Difference between revisions of "BIP 0037"

Revision as of 21:08, 17 December 2012

This page describes a BIP (Bitcoin Improvement Proposal).
Please see BIP 2 for more information about BIPs and creating them. Please do not just create a wiki page.

  BIP: 37
  Title: Connection Bloom filtering
  Author: Mike Hearn <hearn@google.com>, Matt Corallo <bip@bluematt.me>
  Status: Draft
  Type: Standards Track
  Created: 24-10-2012

Abstract

This BIP adds new support to the peer-to-peer protocol that allows peers to reduce the amount of transaction data they are sent. Peers have the option of setting filters on each connection they make after the version handshake has completed. A filter is defined as a Bloom filter on data derived from transactions. A Bloom filter is a probabilistic data structure which allows for testing set membership - they can have false positives but not false negatives.

This document will not go into the details of how Bloom filters work and the reader is referred to Wikipedia for an introduction to the topic.

Motivation

As Bitcoin grows in usage the amount of bandwidth needed to download blocks and transaction broadcasts increases. Clients implementing simplified payment verification do not attempt to fully verify the block chain, instead just checking that block headers connect together correctly and trusting that the transactions in a chain of high difficulty are in fact valid. See the Bitcoin paper for more detail on this mode.

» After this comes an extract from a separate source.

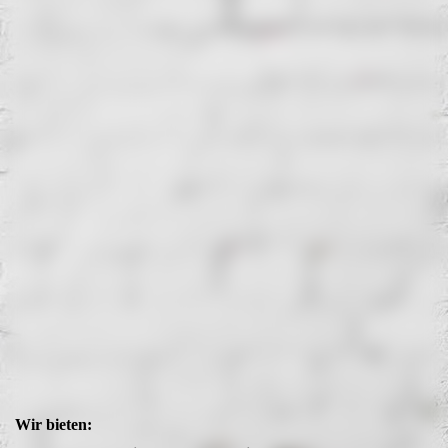
Wir bieten:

Today, SPV clients have to download the entire contents of blocks and all broadcast transactions, only to throw away the vast majority of the transactions that are not relevant to their wallets. This slows down their synchronization process, wastes users bandwidth (which on phones is often metered) and increases memory usage. All three problems are triggering real user complaints for the Android "Bitcoin Wallet" app which implements SPV mode. In order to make chain synchronization fast, cheap and able to run on older phones with limited memory we want to have remote peers throw away irrelevant transactions before sending them across the network.

Design rationale

The most obvious way to implement the stated goal would be for clients to upload lists of their keys to the remote node. We take a more complex approach for the following reasons:

Privacy: Because Bloom filters are probabilistic, with the false positive rate chosen by the client, nodes can trade off precision vs bandwidth usage. A node with access to lots of bandwidth may choose to have a high FP rate, meaning the remote peer cannot accurately know which transactions belong to the client and which don't. A node with very little bandwidth may choose to use a very accurate filter meaning that they only get sent transactions actually relevant to their wallet, but remote peers may be able to correlate transactions with IP addresses (and each other).
Bloom filters are compact and testing membership in them is fast. This results in satisfying performance characteristics with minimal risk of opening up potential for DoS attacks.

Specification

New messages

We start by adding three new messages to the protocol:

filterload, which sets the current Bloom filter on the connection
filteradd, which adds the given data element to the connections current filter without requiring a completely new one to be set
filterclear, which deletes the current filter and goes back to regular pre-BIP37 usage.

Note that there is no filterremove command because by their nature, Bloom filters are append-only data structures. Once an element is added it cannot be removed again without rebuilding the entire structure from scratch.

The filterload command is defined as follows:

Field Size	Description	Data type	Comments
?	filter	uint8_t[]	The filter itself is simply a bit field of arbitrary byte-aligned size. The maximum size is 36,000 bytes.
4	nHashFuncs	uint32_t	The number of hash functions to use in this filter. The maximum value allowed in this field is 50.
4	nTweak	uint32_t	A random value to add to the seed value in the hash function used by the bloom filter.

See below for a description of the Bloom filter algorithm and how to select nHashFuncs and filter size for a desired false positive rate.

Upon receiving a filterload command, the remote peer will immediately restrict the broadcast transactions it announces (in inv packets) to transactions matching the filter, where the matching algorithm is specified below.

The filteradd command is defined as follows:

Field Size	Description	Data type	Comments
?	data	uint8_t[]	The data element to add to the current filter.

The data field must be smaller than or equal to 520 bytes in size (the maximum size of any potentially matched object).

The given data element will be added to the Bloom filter. A filter must have been previously provided using filterload. This command is useful if a new key or script is added to a clients wallet whilst it has connections to the network open, it avoids the need to re-calculate and send an entirely new filter to every peer (though doing so is usually advisable to maintain anonymity).

The filterclear command has no arguments at all.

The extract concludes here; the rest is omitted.